The government has embraced a model based on lower borrowing costs, saying credit, exports and investment will help the country weather inflation.
Erdoğan previously said the new economic path will also eventually help Turkey solve its chronic current account deficit problem and contribute to stabilizing the Turkish lira.
To support the drive, Turkey’s central bank had brought down the key policy rate by 500 points since September to 14% but paused the easing cycle in January.
Cihad Terzioğlu, secretary-general of the Independent Industrialists and Businesspersons Association (MÜSIAD) told Anadolu Agency (AA) Thursday that there are more than 120,000 active nongovernmental organizations (NGOs) in Turkey and that electricity costs, including distribution costs, will decrease by nearly 50% as the tariffs of these public organizations transferred from commercial to residential.
Terzioğlu reiterated that energy prices have increased all over the world, especially electricity and natural gas, due to the energy supply shortage and cost-based increases.
Pointing out that energy prices have increased by more than 100% even in European markets, where stable prices have been dominant for many years, Terzioğlu said, “We also experienced price increases in Turkey due to inflation pressure. It is a very positive step for our country, which focuses on fighting inflation, to improve the energy bills reflected on the end-user.”
In addition to these, I find the support and incentives announced for renewable energy power plants to be built to meet the electricity demands, very positively for the future of the sector,” he said, noting “I believe that these steps, which we see as part of the green development revolution, will also raise awareness on the use of renewable energy and energy independence.”
Bülent Çebin, the chairperson of the Energy Consumers Association, also stated that the conversion of the electricity subscriptions of NGOs from commercial to residential is a positive step.
He reiterated that NGOs, including associations, foundations and places of worship of the country's Alevi minority, referred to as Cemevis, had previously paid their dues under commercial status.

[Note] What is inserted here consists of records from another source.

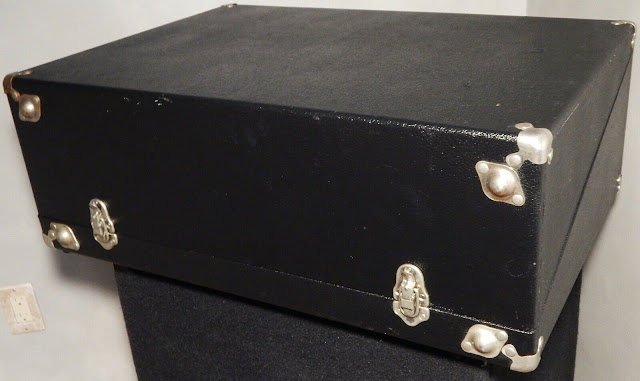 The image size is (640, 381). In order to click on wall in this screenshot , I will do click(65, 16). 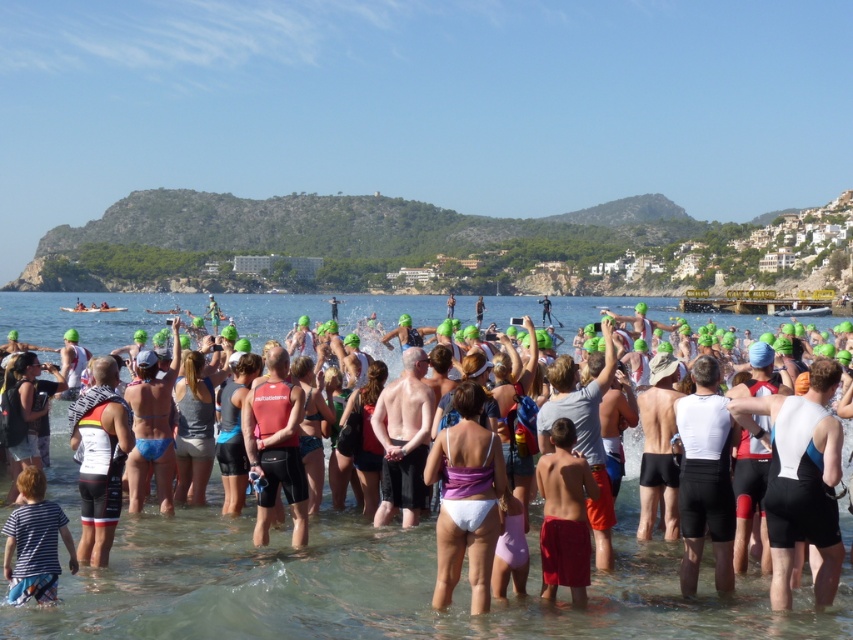 Identify the location of skinny white man at center. (403, 440).

Does point (579, 525) lie in front of point (41, 550)?

No, (579, 525) is further to viewer.

Can you confirm if red cotton shorts at center is positioned below striped cotton shirt at lower left?

Incorrect, red cotton shorts at center is not positioned below striped cotton shirt at lower left.

Does point (553, 554) come behind point (13, 548)?

Yes, it is behind point (13, 548).

Where is `red cotton shorts at center`? red cotton shorts at center is located at coordinates (564, 515).

Can you confirm if clear water at center is thinner than red cotton shorts at center?

No.

Is clear water at center wider than red cotton shorts at center?

Indeed, clear water at center has a greater width compared to red cotton shorts at center.

Which is in front, point (164, 529) or point (564, 509)?

Point (564, 509) is in front.

In order to click on clear water at center in this screenshot , I will do `click(387, 584)`. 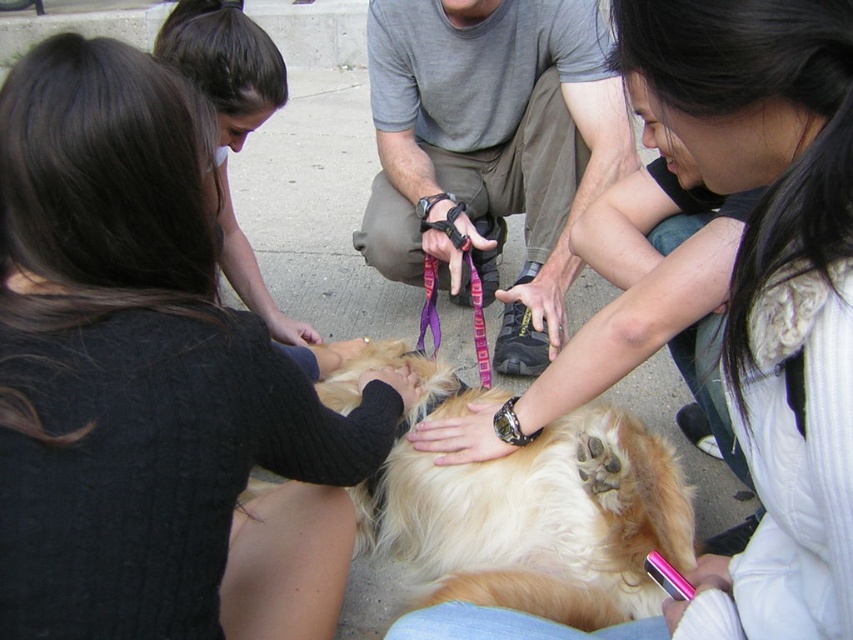 You are a fashion designer observing the scene. You need to determine which object has a greater width for a design project. Which one is wider between the black sweater at center and the smooth brown hair at upper left?

The black sweater at center is wider than the smooth brown hair at upper left according to the description.

Where is the fluffy golden fur at center positioned in the image?

The fluffy golden fur at center is positioned at coordinates point (755,307). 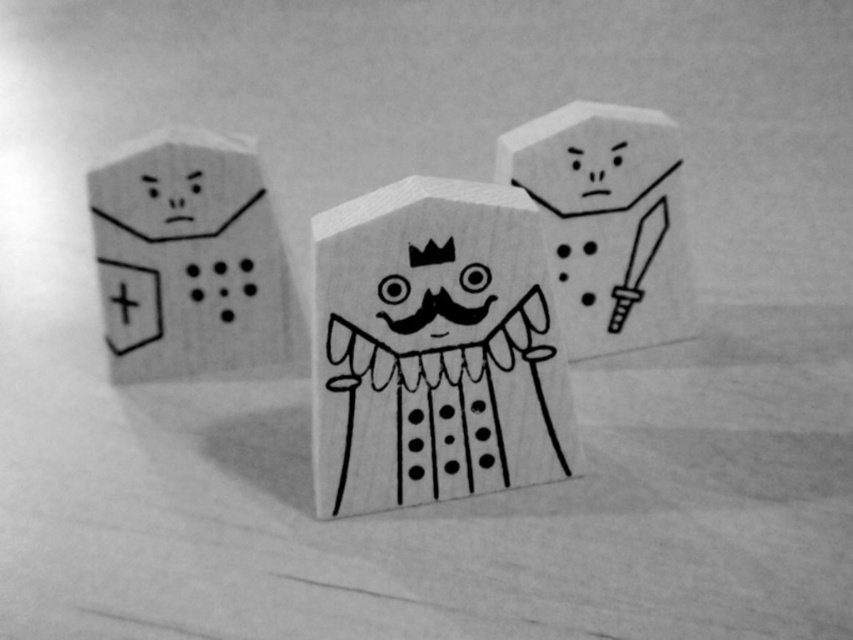 Question: Among these points, which one is nearest to the camera?

Choices:
 (A) (647, 246)
 (B) (421, 337)
 (C) (138, 200)

Answer: (B)

Question: Which of the following is the closest to the observer?

Choices:
 (A) (219, 232)
 (B) (543, 422)

Answer: (B)

Question: Which object is farther from the camera taking this photo?

Choices:
 (A) wooden king at center
 (B) wooden block at center
 (C) wooden block at left

Answer: (B)

Question: Is wooden block at left positioned in front of wooden block at center?

Choices:
 (A) yes
 (B) no

Answer: (A)

Question: From the image, what is the correct spatial relationship of wooden king at center in relation to wooden block at center?

Choices:
 (A) right
 (B) left

Answer: (B)

Question: Is wooden king at center bigger than wooden block at center?

Choices:
 (A) no
 (B) yes

Answer: (B) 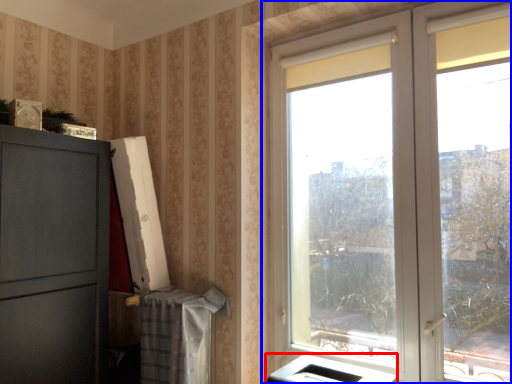 Question: Among these objects, which one is farthest to the camera, appliance (highlighted by a red box) or window (highlighted by a blue box)?

Choices:
 (A) appliance
 (B) window

Answer: (A) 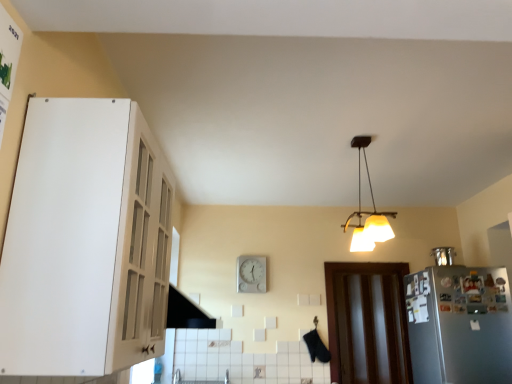 You are a GUI agent. You are given a task and a screenshot of the screen. Output one action in this format:
    pyautogui.click(x=<x>, y=<y>)
    Task: Click on the white glossy cabinet at upper left
    
    Given the screenshot: What is the action you would take?
    pyautogui.click(x=85, y=241)

From a real-world perspective, which is physically above, metallic refrigerator at right or white plastic clock at center?

From a 3D spatial view, metallic refrigerator at right is above.

Which object is positioned more to the left, metallic refrigerator at right or white plastic clock at center?

Positioned to the left is white plastic clock at center.

Does matte yellow lampshade at upper center appear on the right side of brown wooden door at lower right?

No, matte yellow lampshade at upper center is not to the right of brown wooden door at lower right.

Considering the relative sizes of matte yellow lampshade at upper center and brown wooden door at lower right in the image provided, is matte yellow lampshade at upper center wider than brown wooden door at lower right?

Indeed, matte yellow lampshade at upper center has a greater width compared to brown wooden door at lower right.

Considering the points (357, 228) and (384, 341), which point is in front, point (357, 228) or point (384, 341)?

The point (357, 228) is closer.

Can you confirm if matte yellow lampshade at upper center is bigger than white plastic clock at center?

Yes, matte yellow lampshade at upper center is bigger than white plastic clock at center.

From the image's perspective, which is above, matte yellow lampshade at upper center or white plastic clock at center?

matte yellow lampshade at upper center is shown above in the image.

Is white plastic clock at center at the back of matte yellow lampshade at upper center?

That's not correct — matte yellow lampshade at upper center is not looking away from white plastic clock at center.

Considering the positions of objects satin silver refrigerator at right and white plastic clock at center in the image provided, who is in front, satin silver refrigerator at right or white plastic clock at center?

satin silver refrigerator at right.

Can you confirm if satin silver refrigerator at right is thinner than white plastic clock at center?

No.

Which point is more forward, (481,338) or (251,290)?

The point (481,338) is closer.

Considering the sizes of objects white plastic clock at center and satin silver refrigerator at right in the image provided, who is taller, white plastic clock at center or satin silver refrigerator at right?

With more height is satin silver refrigerator at right.

Is white plastic clock at center surrounding satin silver refrigerator at right?

No, white plastic clock at center does not contain satin silver refrigerator at right.

From a real-world perspective, is white plastic clock at center over satin silver refrigerator at right?

Yes, from a real-world perspective, white plastic clock at center is above satin silver refrigerator at right.

Is point (261, 271) closer to camera compared to point (454, 355)?

That is False.

Considering the relative sizes of satin silver refrigerator at right and metallic refrigerator at right in the image provided, is satin silver refrigerator at right taller than metallic refrigerator at right?

Correct, satin silver refrigerator at right is much taller as metallic refrigerator at right.

In terms of width, does satin silver refrigerator at right look wider or thinner when compared to metallic refrigerator at right?

In the image, satin silver refrigerator at right appears to be wider than metallic refrigerator at right.

Could you tell me if satin silver refrigerator at right is facing metallic refrigerator at right?

No, satin silver refrigerator at right is not aimed at metallic refrigerator at right.

From the image's perspective, is satin silver refrigerator at right above or below metallic refrigerator at right?

From the image's perspective, satin silver refrigerator at right appears below metallic refrigerator at right.

Can you confirm if metallic refrigerator at right is smaller than satin silver refrigerator at right?

Indeed, metallic refrigerator at right has a smaller size compared to satin silver refrigerator at right.

Considering the positions of objects metallic refrigerator at right and satin silver refrigerator at right in the image provided, who is behind, metallic refrigerator at right or satin silver refrigerator at right?

metallic refrigerator at right is further from the camera.

Identify the location of appliance that appears behind the satin silver refrigerator at right. (443, 255).

Can satin silver refrigerator at right be found inside metallic refrigerator at right?

No, metallic refrigerator at right does not contain satin silver refrigerator at right.

I want to click on appliance above the white plastic clock at center (from the image's perspective), so click(x=443, y=255).

Where is `door on the right side of matte yellow lampshade at upper center`? The width and height of the screenshot is (512, 384). door on the right side of matte yellow lampshade at upper center is located at coordinates (368, 323).

Estimate the real-world distances between objects in this image. Which object is closer to brown wooden door at lower right, matte yellow lampshade at upper center or satin silver refrigerator at right?

satin silver refrigerator at right is positioned closer to the anchor brown wooden door at lower right.

Looking at the image, which one is located closer to white plastic clock at center, brown wooden door at lower right or metallic refrigerator at right?

brown wooden door at lower right.

Based on their spatial positions, is white plastic clock at center or satin silver refrigerator at right further from matte yellow lampshade at upper center?

The object further to matte yellow lampshade at upper center is white plastic clock at center.

Consider the image. Considering their positions, is satin silver refrigerator at right positioned closer to brown wooden door at lower right than white plastic clock at center?

satin silver refrigerator at right is positioned closer to the anchor brown wooden door at lower right.

Considering their positions, is white glossy cabinet at upper left positioned closer to brown wooden door at lower right than matte yellow lampshade at upper center?

Based on the image, matte yellow lampshade at upper center appears to be nearer to brown wooden door at lower right.

Estimate the real-world distances between objects in this image. Which object is further from white glossy cabinet at upper left, matte yellow lampshade at upper center or brown wooden door at lower right?

brown wooden door at lower right.

When comparing their distances from matte yellow lampshade at upper center, does brown wooden door at lower right or satin silver refrigerator at right seem further?

Among the two, satin silver refrigerator at right is located further to matte yellow lampshade at upper center.

Considering their positions, is white plastic clock at center positioned closer to brown wooden door at lower right than satin silver refrigerator at right?

satin silver refrigerator at right.

Identify the location of door between matte yellow lampshade at upper center and white plastic clock at center from front to back. (368, 323).

Where is `lamp located between white glossy cabinet at upper left and white plastic clock at center in the depth direction`? The width and height of the screenshot is (512, 384). lamp located between white glossy cabinet at upper left and white plastic clock at center in the depth direction is located at coordinates (368, 212).

Identify the location of appliance between satin silver refrigerator at right and brown wooden door at lower right along the z-axis. This screenshot has height=384, width=512. (443, 255).

Find the location of `lamp located between white glossy cabinet at upper left and metallic refrigerator at right in the depth direction`. lamp located between white glossy cabinet at upper left and metallic refrigerator at right in the depth direction is located at coordinates (368, 212). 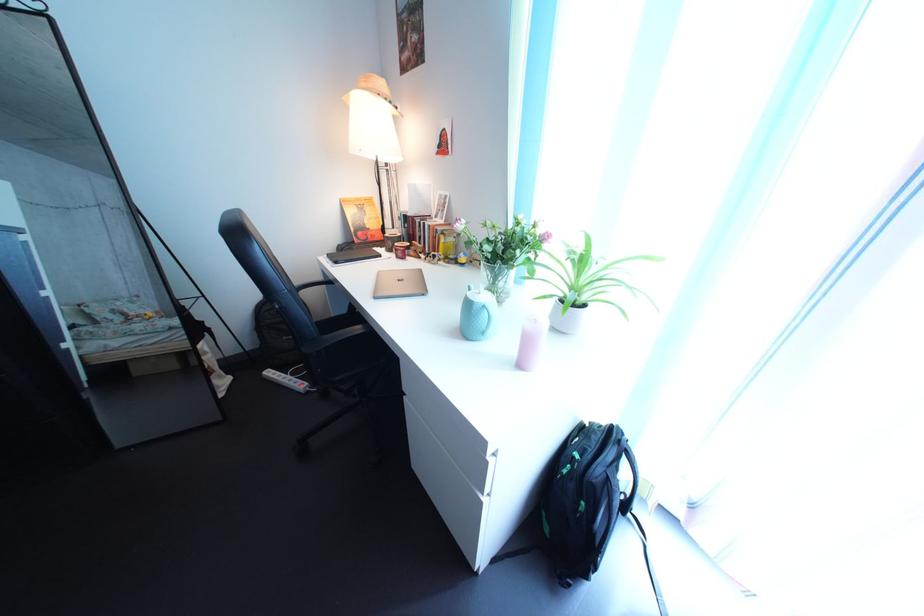 The image size is (924, 616). Find the location of `blue pitcher handle`. blue pitcher handle is located at coordinates (487, 322). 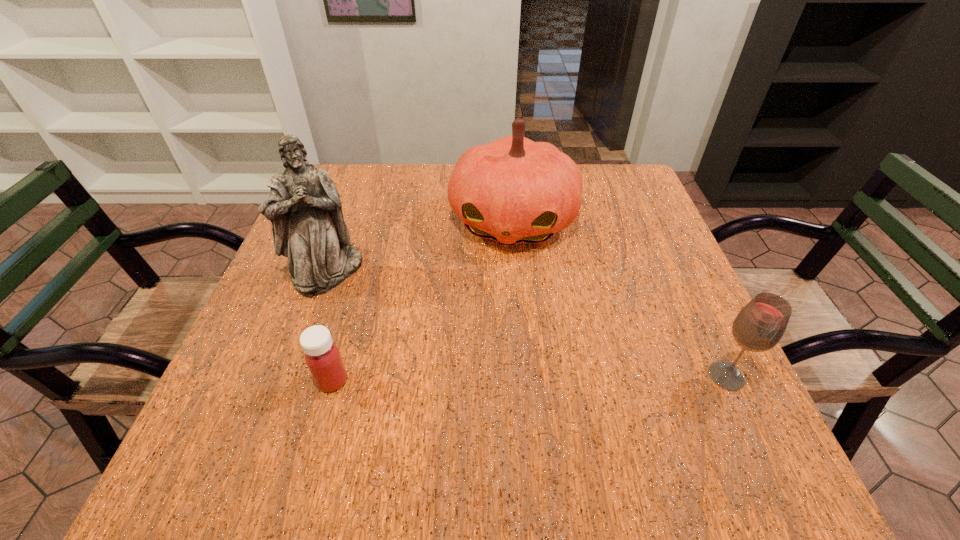 Where is `vacant space on the desktop that is between the shortest object and the glass drink container and is positioned on the front-facing side of the third shortest object`? vacant space on the desktop that is between the shortest object and the glass drink container and is positioned on the front-facing side of the third shortest object is located at coordinates (480, 379).

Locate an element on the screen. The image size is (960, 540). vacant space on the desktop that is between the shortest object and the third tallest object and is positioned on the front-facing side of the figurine is located at coordinates (472, 379). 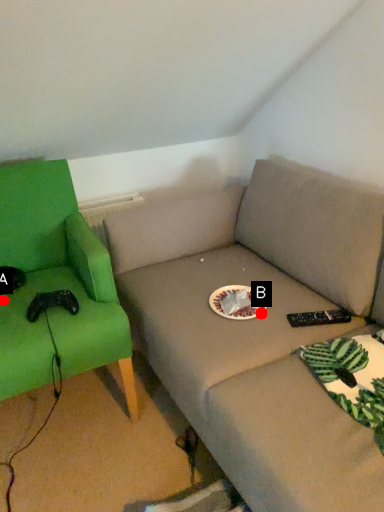 Question: Two points are circled on the image, labeled by A and B beside each circle. Which point appears farthest from the camera in this image?

Choices:
 (A) A is further
 (B) B is further

Answer: (A) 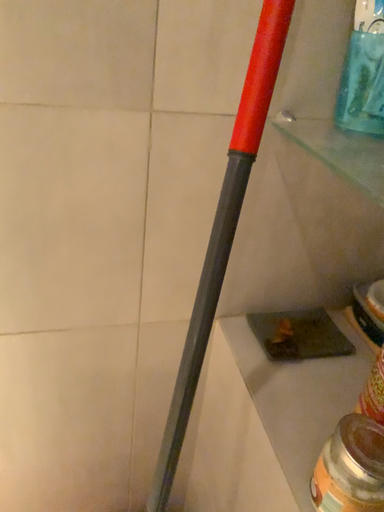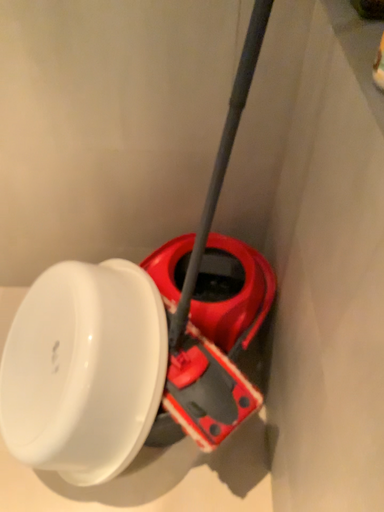 Question: How did the camera likely rotate when shooting the video?

Choices:
 (A) rotated upward
 (B) rotated downward

Answer: (B) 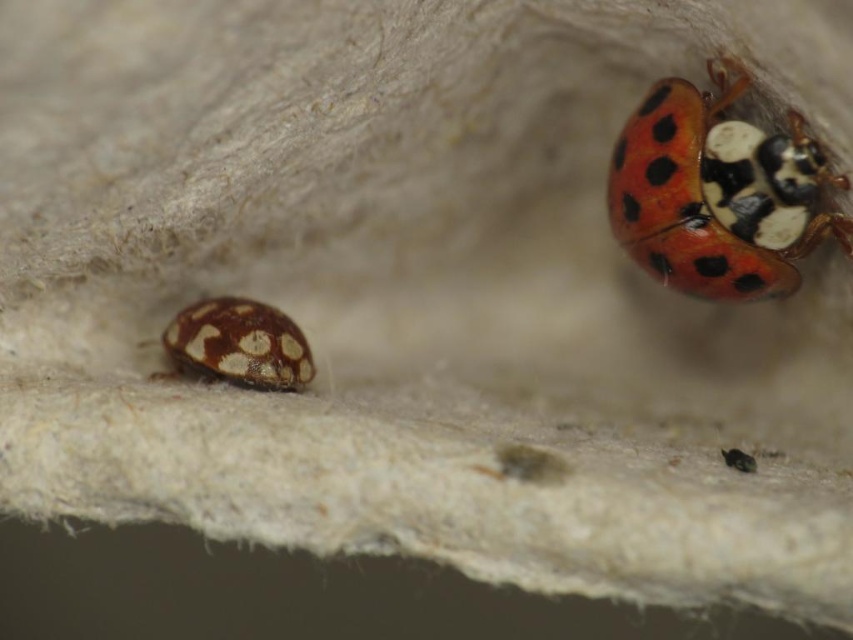 This screenshot has height=640, width=853. Describe the element at coordinates (718, 193) in the screenshot. I see `shiny red beetle at upper right` at that location.

Between point (769, 282) and point (729, 451), which one is positioned behind?

The point (769, 282) is more distant.

This screenshot has height=640, width=853. I want to click on shiny red beetle at upper right, so click(x=718, y=193).

Identify the location of shiny red beetle at upper right. Image resolution: width=853 pixels, height=640 pixels. (718, 193).

Is matte brown ladybug at lower left to the left of shiny metallic bug at upper right from the viewer's perspective?

Indeed, matte brown ladybug at lower left is positioned on the left side of shiny metallic bug at upper right.

How much distance is there between matte brown ladybug at lower left and shiny metallic bug at upper right?

matte brown ladybug at lower left and shiny metallic bug at upper right are 24.73 inches apart from each other.

Describe the element at coordinates (236, 344) in the screenshot. This screenshot has height=640, width=853. I see `matte brown ladybug at lower left` at that location.

At what (x,y) coordinates should I click in order to perform the action: click on matte brown ladybug at lower left. Please return your answer as a coordinate pair (x, y). Image resolution: width=853 pixels, height=640 pixels. Looking at the image, I should click on (236, 344).

Who is more distant from viewer, (x=721, y=72) or (x=276, y=310)?

The point (x=276, y=310) is behind.

Is shiny red beetle at upper right to the left of matte brown ladybug at lower left from the viewer's perspective?

In fact, shiny red beetle at upper right is to the right of matte brown ladybug at lower left.

Where is `shiny red beetle at upper right`? The image size is (853, 640). shiny red beetle at upper right is located at coordinates (718, 193).

Locate an element on the screen. The image size is (853, 640). shiny red beetle at upper right is located at coordinates (718, 193). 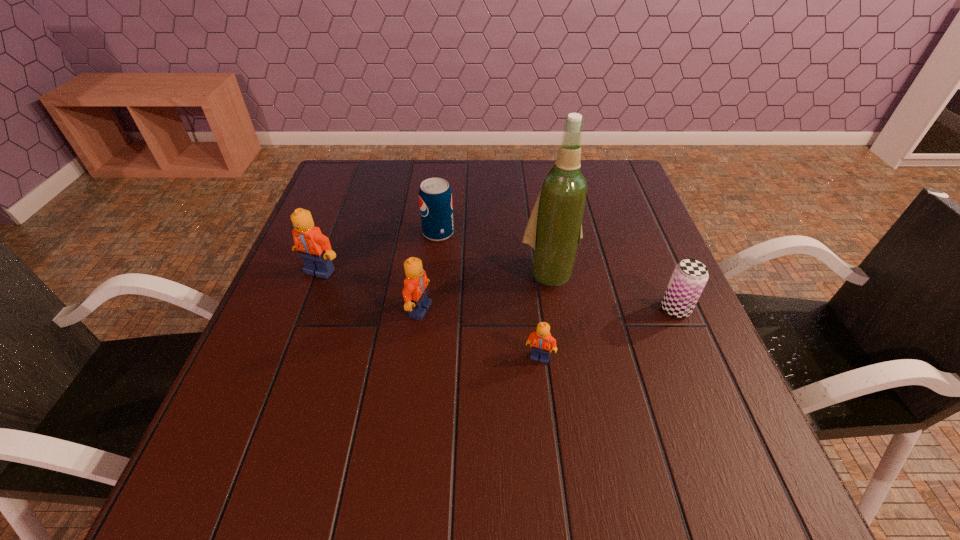 Locate an element on the screen. Image resolution: width=960 pixels, height=540 pixels. blank space located 0.120m on the front-facing side of the leftmost object is located at coordinates (302, 319).

The width and height of the screenshot is (960, 540). Find the location of `blank area located 0.230m on the front-facing side of the second Lego from right to left`. blank area located 0.230m on the front-facing side of the second Lego from right to left is located at coordinates (537, 310).

Locate an element on the screen. Image resolution: width=960 pixels, height=540 pixels. vacant region located 0.100m on the front-facing side of the shortest Lego is located at coordinates (546, 411).

At what (x,y) coordinates should I click in order to perform the action: click on vacant position located 0.310m on the back of the beer can. Please return your answer as a coordinate pair (x, y). The height and width of the screenshot is (540, 960). Looking at the image, I should click on (636, 216).

This screenshot has width=960, height=540. I want to click on free region located 0.120m on the front of the farthest object, so click(x=434, y=275).

Locate an element on the screen. This screenshot has height=540, width=960. vacant area situated 0.280m on the front-facing side of the tallest object is located at coordinates (571, 403).

This screenshot has height=540, width=960. What are the coordinates of `object that is positioned at the left edge` in the screenshot? It's located at (x=314, y=248).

Meanwhile, more municipalities across Turkey, including central Malatya, northern Samsun, northwestern Yalova and Kırıkkale, western Balıkesir, and eastern Kilis and Bingöl, have decided to reduce the VAT rate on water consumption from 8% to 1%. Central Konya municipality has decreased the prices by 14% with an additional 7% reduction on the VAT rate.
Erdoğan on Thursday called on ruling Justice and Development Party (AK Party) municipalities to support the government's fight against inflation "by reducing water tariffs, with at least a reduction in VAT."
In the Istanbul Metropolitan Municipality (IBB) Council, the proposal for a gradual increase in water tariffs by Istanbul Water and Sewage Administration (ISKI) was earlier rejected by a majority of votes of the People's Alliance, comprising AK Party and Nationalist Movement Party (MHP).
Making a statement to the journalists after the General Assembly meeting, AK Party Group Deputy Chairperson Tevfik Göksu said that IBB came to the board with a proposal to raise between 90% and 175% and that the People's Alliance requested a revision between 43% and 55%.